DIRECTIONS:
Your output must be the lines below from the line containing "romantic tension between" to the line containing "https://doi.org/10.1088/1748-9326/acb501", both lines included, reproduced exactly and without pictures.

THE DATA:
----

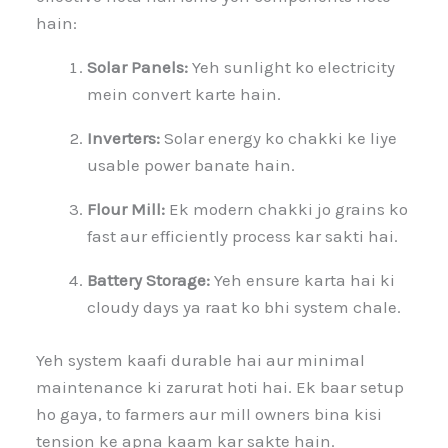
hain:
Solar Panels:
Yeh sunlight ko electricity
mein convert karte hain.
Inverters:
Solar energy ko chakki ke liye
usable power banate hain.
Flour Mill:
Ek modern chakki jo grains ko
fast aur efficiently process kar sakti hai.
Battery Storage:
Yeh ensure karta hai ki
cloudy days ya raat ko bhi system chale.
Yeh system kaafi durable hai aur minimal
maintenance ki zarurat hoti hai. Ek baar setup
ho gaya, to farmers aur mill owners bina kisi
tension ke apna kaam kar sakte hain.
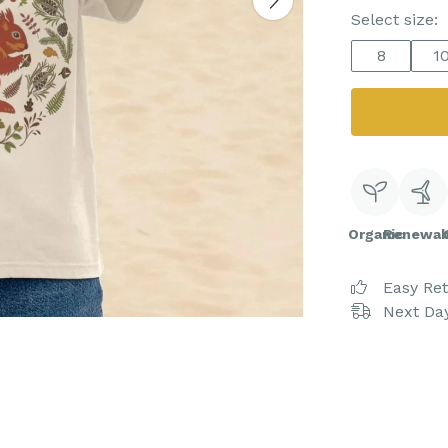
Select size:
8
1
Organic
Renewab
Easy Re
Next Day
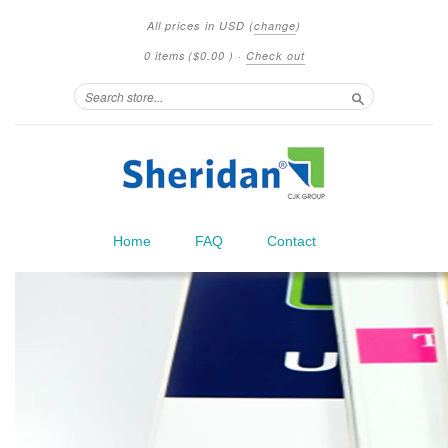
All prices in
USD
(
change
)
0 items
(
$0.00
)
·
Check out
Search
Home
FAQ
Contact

----

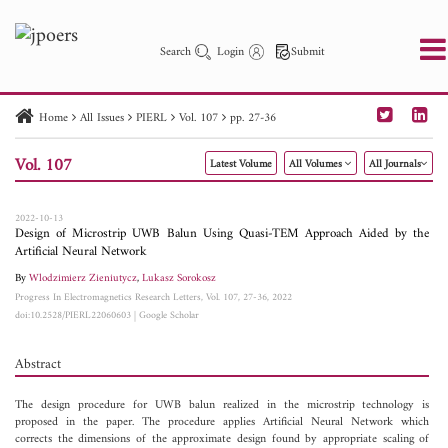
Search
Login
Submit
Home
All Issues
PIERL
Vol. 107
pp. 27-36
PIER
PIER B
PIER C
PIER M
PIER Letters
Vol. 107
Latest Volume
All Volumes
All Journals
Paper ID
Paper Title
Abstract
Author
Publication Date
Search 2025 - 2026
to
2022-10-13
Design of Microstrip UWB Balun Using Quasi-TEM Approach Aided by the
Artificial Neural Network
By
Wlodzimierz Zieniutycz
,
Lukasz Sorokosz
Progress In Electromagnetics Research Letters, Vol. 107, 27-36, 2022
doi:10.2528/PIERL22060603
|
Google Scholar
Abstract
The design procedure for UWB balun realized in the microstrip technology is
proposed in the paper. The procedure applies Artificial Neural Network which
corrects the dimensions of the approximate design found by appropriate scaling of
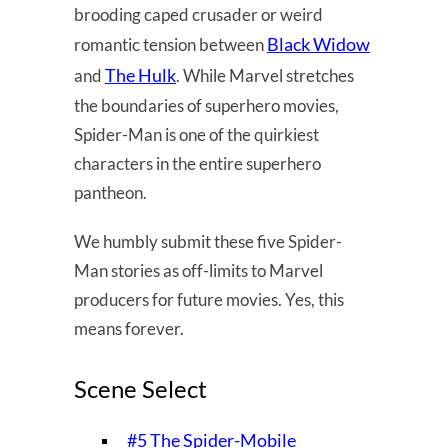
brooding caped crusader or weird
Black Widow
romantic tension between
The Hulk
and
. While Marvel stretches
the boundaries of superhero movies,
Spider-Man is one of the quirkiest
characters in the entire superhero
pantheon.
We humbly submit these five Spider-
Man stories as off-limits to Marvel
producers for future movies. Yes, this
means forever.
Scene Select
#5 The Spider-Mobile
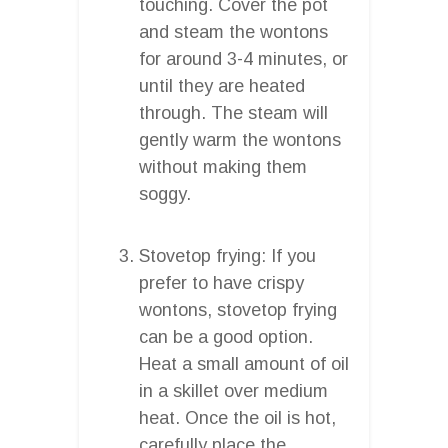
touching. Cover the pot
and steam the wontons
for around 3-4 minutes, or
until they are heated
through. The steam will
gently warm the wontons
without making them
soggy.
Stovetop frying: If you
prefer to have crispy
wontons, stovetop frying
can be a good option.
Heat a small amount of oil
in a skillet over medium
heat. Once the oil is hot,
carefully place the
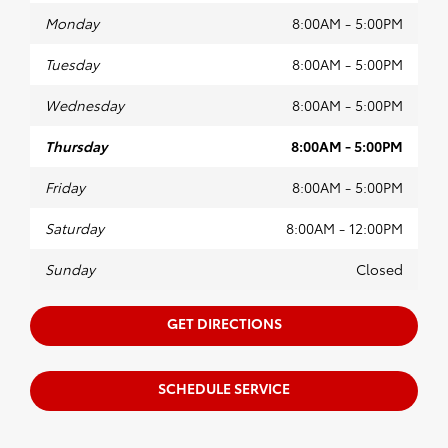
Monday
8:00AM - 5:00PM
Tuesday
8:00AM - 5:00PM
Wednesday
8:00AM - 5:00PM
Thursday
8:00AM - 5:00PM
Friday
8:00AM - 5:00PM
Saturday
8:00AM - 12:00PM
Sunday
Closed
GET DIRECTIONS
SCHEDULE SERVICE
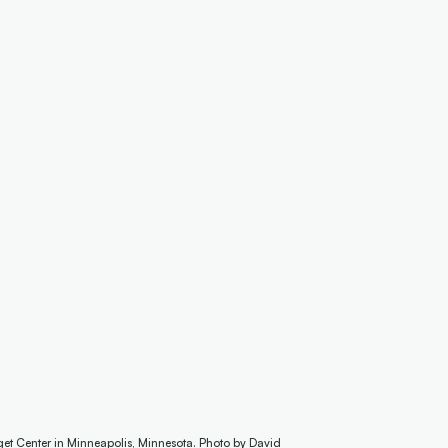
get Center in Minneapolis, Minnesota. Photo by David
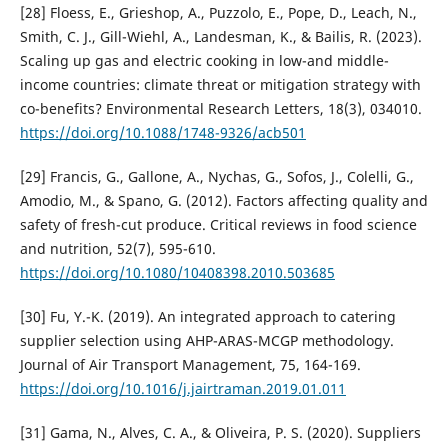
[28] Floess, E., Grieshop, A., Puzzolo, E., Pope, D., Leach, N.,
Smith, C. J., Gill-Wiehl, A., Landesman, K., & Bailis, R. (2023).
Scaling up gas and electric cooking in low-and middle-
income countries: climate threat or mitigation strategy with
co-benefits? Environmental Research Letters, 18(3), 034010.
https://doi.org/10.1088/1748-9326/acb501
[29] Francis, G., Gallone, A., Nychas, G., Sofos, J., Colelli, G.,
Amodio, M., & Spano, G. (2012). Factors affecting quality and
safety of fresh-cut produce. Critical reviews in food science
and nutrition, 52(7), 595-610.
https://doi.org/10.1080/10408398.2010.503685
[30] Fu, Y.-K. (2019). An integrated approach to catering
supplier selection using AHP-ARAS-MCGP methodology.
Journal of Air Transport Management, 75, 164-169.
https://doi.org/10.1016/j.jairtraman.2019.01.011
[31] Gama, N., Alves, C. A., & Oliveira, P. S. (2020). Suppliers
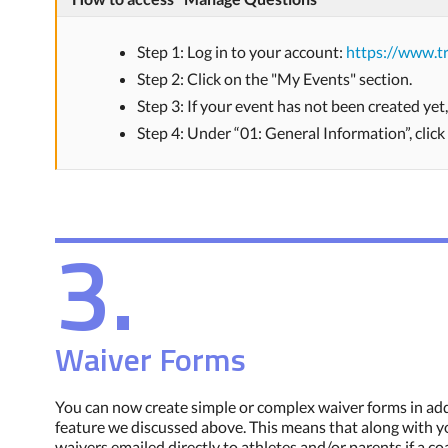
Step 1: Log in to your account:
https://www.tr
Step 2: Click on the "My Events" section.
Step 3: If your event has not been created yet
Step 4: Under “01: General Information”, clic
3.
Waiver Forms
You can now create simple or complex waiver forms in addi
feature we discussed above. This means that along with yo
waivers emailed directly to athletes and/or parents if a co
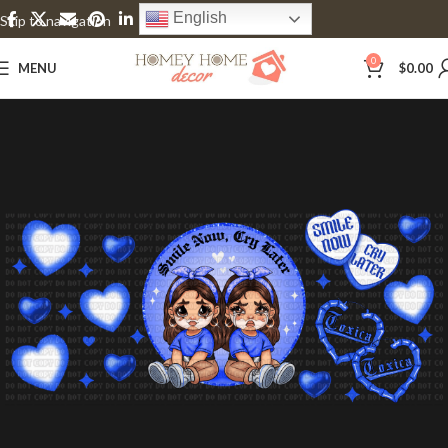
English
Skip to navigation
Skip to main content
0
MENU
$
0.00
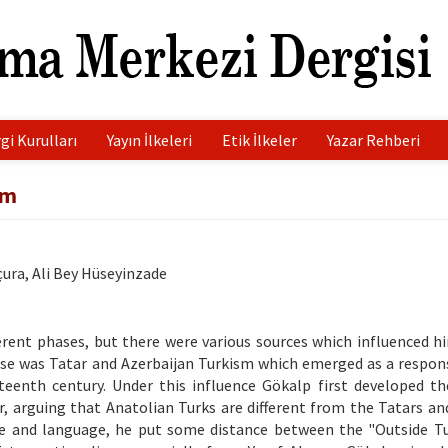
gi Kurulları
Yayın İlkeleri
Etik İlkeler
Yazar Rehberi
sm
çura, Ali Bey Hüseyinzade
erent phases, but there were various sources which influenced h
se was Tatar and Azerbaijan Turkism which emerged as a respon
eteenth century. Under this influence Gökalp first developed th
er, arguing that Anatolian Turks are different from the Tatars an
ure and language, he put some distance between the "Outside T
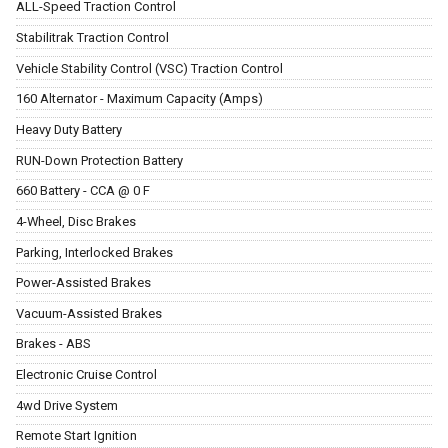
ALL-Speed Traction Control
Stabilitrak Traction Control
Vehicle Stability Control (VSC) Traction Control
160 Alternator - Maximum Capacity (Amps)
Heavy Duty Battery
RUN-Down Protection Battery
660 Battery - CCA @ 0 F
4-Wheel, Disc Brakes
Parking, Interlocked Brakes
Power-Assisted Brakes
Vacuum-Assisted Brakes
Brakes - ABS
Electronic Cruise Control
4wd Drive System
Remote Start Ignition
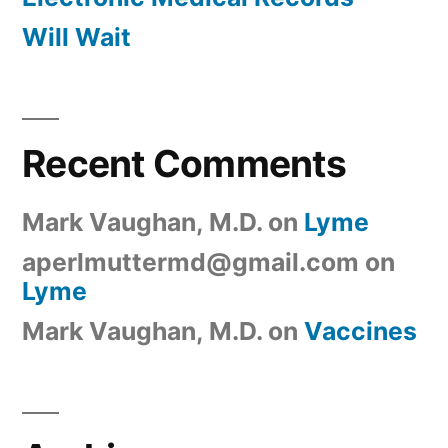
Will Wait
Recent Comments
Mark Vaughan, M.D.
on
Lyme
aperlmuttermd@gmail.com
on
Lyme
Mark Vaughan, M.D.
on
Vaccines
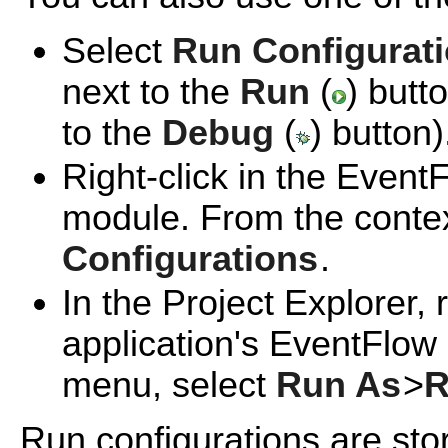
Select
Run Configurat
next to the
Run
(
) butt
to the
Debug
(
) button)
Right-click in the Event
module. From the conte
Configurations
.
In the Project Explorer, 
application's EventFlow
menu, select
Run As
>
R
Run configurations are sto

----

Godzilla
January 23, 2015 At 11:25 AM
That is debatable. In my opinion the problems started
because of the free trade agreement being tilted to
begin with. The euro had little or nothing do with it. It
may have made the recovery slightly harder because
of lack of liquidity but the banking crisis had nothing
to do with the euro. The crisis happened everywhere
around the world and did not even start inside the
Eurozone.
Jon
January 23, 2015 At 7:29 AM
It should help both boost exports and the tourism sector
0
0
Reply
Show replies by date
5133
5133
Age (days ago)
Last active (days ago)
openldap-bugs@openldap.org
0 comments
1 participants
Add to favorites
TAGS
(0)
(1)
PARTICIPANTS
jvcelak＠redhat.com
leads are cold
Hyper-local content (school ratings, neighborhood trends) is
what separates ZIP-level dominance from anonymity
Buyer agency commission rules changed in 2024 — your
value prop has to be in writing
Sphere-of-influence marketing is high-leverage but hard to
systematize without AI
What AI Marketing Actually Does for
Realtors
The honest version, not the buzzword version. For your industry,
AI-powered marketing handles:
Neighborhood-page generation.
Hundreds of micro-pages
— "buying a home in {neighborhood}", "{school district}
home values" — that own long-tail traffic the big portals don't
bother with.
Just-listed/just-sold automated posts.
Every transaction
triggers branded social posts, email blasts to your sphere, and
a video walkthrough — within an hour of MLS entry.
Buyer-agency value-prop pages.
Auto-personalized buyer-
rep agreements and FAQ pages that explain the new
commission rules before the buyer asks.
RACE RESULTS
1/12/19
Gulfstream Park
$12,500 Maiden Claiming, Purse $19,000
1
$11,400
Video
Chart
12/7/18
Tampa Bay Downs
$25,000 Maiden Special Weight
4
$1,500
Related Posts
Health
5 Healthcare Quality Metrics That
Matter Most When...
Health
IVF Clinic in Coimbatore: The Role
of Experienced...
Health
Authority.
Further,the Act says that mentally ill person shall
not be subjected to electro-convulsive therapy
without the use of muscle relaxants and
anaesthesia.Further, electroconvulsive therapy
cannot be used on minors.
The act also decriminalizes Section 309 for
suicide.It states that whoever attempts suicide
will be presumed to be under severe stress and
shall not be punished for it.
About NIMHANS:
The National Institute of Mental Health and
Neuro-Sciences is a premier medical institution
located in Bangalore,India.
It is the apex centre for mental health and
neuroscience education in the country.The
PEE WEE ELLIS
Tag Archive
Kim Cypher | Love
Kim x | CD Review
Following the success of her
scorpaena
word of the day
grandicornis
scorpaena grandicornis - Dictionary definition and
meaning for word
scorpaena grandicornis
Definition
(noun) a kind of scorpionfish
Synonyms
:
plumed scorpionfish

----

SOLUTION FOR THIS EXERCISE:
romantic tension between
The Hulk
and
. While Marvel stretches
the boundaries of superhero movies,
Spider-Man is one of the quirkiest
characters in the entire superhero
pantheon.
We humbly submit these five Spider-
Man stories as off-limits to Marvel
producers for future movies. Yes, this
means forever.
Scene Select
#5 The Spider-Mobile
touching. Cover the pot
and steam the wontons
for around 3-4 minutes, or
until they are heated
through. The steam will
gently warm the wontons
without making them
soggy.
Stovetop frying: If you
prefer to have crispy
wontons, stovetop frying
can be a good option.
Heat a small amount of oil
in a skillet over medium
heat. Once the oil is hot,
carefully place the
Monday
8:00AM - 5:00PM
Tuesday
8:00AM - 5:00PM
Wednesday
8:00AM - 5:00PM
Thursday
8:00AM - 5:00PM
Friday
8:00AM - 5:00PM
Saturday
8:00AM - 12:00PM
Sunday
Closed
GET DIRECTIONS
SCHEDULE SERVICE
get Center in Minneapolis, Minnesota. Photo by David
[28] Floess, E., Grieshop, A., Puzzolo, E., Pope, D., Leach, N.,
Smith, C. J., Gill-Wiehl, A., Landesman, K., & Bailis, R. (2023).
Scaling up gas and electric cooking in low-and middle-
income countries: climate threat or mitigation strategy with
co-benefits? Environmental Research Letters, 18(3), 034010.
https://doi.org/10.1088/1748-9326/acb501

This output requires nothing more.